Norman I would had through as I do if you slacking the bottle screw X amount of turn on one side and the same on the other side you not going to be far off if you do them up the same come the spring .
I reset all mine rigging last year , as it not been done since the boat was new in 2009 .
I unscrew each bottle screw and then counted the turns and screw the other screw the other side up the same , make sure the mast I'd straight .
Once I did then up and I was happy , we took the boat out in 12 kts of wind first on one tack then on the other and tighten up any slackness , taken the Same amount of turns at the same time while on any tack making sure the mast stay up right .
This works for us ,
It's also what I have done with all my other boats in the pass .
Maybe one day I will buy a garge .

One other point , I don't know how true this is , I was once told by and experience rigger , just useing hand tools ( spanner and screw drive or wench ) it not possible to over tighten rigging . ( at the time we was talking about my rigging 8mm , not sure if the same would be with 4 or 6 mm )
On the other hand if you use a bar on the wench , it could easly be a very different story .

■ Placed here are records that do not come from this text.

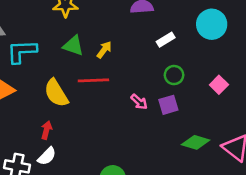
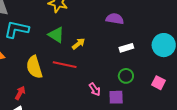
pink square: (219, 85) -> (158, 83), moved, turned -32

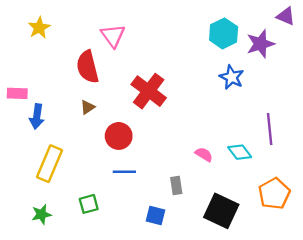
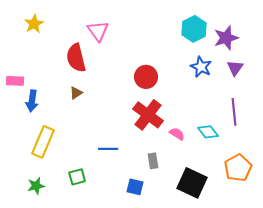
purple triangle: (286, 16) -> (235, 68), moved, turned 42
red cross: (149, 91) -> (148, 115), moved
red circle: (119, 136) -> (146, 77), moved

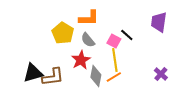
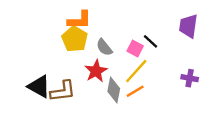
orange L-shape: (89, 18) -> (79, 20), moved
yellow line: (115, 60) -> (136, 71), turned 50
black triangle: (33, 73) -> (39, 86), turned 45
purple cross: (161, 74) -> (190, 78), moved, turned -32

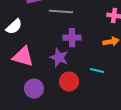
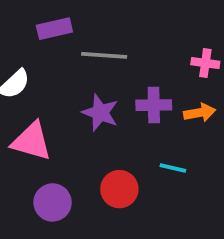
purple cross: (72, 38) -> (154, 105), moved
purple star: (59, 58) -> (100, 113), moved

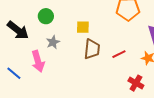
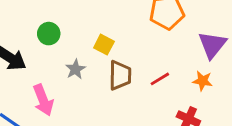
yellow square: (83, 27) -> (104, 45), turned 32
gray star: (53, 42) -> (75, 69), moved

If the tensions are OK you can tape up the bottle screws to mark the settings before you slacken them.
 
>Did he charge extra for bending your hull?

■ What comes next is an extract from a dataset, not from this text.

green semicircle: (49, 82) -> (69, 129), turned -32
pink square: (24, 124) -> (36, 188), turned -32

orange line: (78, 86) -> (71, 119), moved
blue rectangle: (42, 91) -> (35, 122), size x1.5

Steel boat, perhaps that's why he did it without a gauge. As the rigging stretched when long distance sailing I did the same with no problems. Even if you tighten it as much as you can you can still feel a small amount of play in the rigging.
 
I've heard this said previously with a small qualification - which is "so long as you only use ordinary hand tools" which I interpret as normal length spanners, not metre long breaker bars...
 
Dom, that made I larf.
I've set up the rigging on my friends boat a couple of times using a borrowed Loos gauge. The difficulty I had was deciding the tension to use but once having got that the gauge was very easy to use - much easier than the tape and extension method. Gwylan Làs was an elderly Macerated and I chickened out of tensioning to the max as I was afeared that the hull and chain plates wouldn't stand it. I certainly wouldn't tension as hard as I could.
The tensions port and starboard are bound to equalise as the mast is in effect a pinned joint rather than fixed ended. Similarly, fore and aft.
My recent little boats don't justify a full tune, I just tension until slackness when beating is eliminated.
 
Dom, that made I larf.
I've set up the rigging on my friends boat a couple of times using a borrowed Loos gauge. The difficulty I had was deciding the tension to use but once having got that the gauge was very easy to use - much easier than the tape and extension method. Gwylan Làs was an elderly Macerated and I chickened out of tensioning to the max as I was afeared that the hull and chain plates wouldn't stand it. I certainly wouldn't tension as hard as I could.
The tensions port and starboard are bound to equalise as the mast is in effect a pinned joint rather than fixed ended. Similarly, fore and aft.
My recent little boats don't justify a full tune, I just tension until slackness when beating is eliminated.

They won't be the same fore and aft because the angles are different
 
>I've heard this said previously with a small qualification - which is "so long as you only use ordinary hand tools" which I interpret as normal length spanners, not metre long breaker bars...

That's correct, that's what the rigger and I did.